AIM OF THE EXERCISE: Scan the entries for lines with the word "Carcere", then copy those lines.

DATA EXTRACTS:
····················
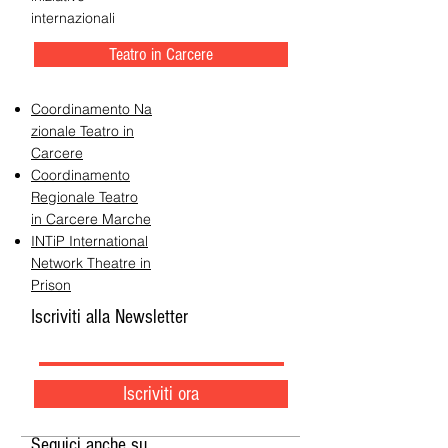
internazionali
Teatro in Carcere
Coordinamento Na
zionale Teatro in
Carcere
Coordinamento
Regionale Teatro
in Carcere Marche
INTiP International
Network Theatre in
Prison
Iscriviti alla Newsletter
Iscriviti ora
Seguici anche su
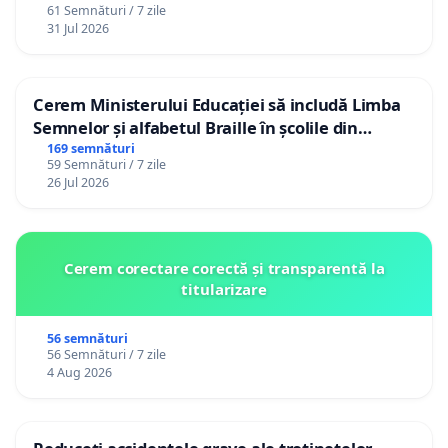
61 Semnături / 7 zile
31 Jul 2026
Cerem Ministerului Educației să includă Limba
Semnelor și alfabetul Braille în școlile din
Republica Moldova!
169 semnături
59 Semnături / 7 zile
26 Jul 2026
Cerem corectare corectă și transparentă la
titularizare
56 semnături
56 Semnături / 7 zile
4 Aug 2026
····················
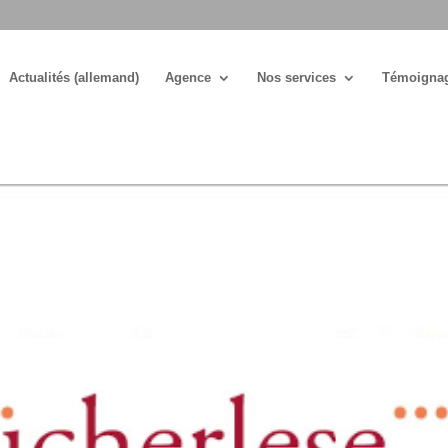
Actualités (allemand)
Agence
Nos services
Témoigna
····················
FINISHED TASK:
Teatro in Carcere
Carcere
in Carcere Marche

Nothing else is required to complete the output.